→ **What to produce**: From the first line to the last, repeat the data exactly and drop the pictures.

[Collection entries]
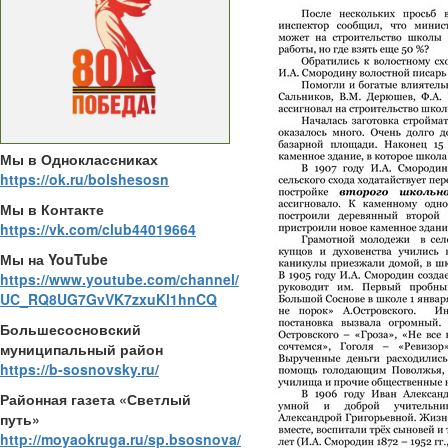
Мы в Одноклассниках
https://ok.ru/bolshesosn
Мы в Контакте
https://vk.com/club44019664
Мы на YouTube
https://www.youtube.com/channel/
UC_RQ8UG7GvVK7zxuKl1hnCQ
Большесосновский
муниципальный район
https://b-sosnovsky.ru/
Районная газета «Светлый
путь»
http://moyaokruga.ru/sp.bsosnova/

→ **Expected answer**:
Мы в Одноклассниках
https://ok.ru/bolshesosn
Мы в Контакте
https://vk.com/club44019664
Мы на YouTube
https://www.youtube.com/channel/
UC_RQ8UG7GvVK7zxuKl1hnCQ
Большесосновский
муниципальный район
https://b-sosnovsky.ru/
Районная газета «Светлый
путь»
http://moyaokruga.ru/sp.bsosnova/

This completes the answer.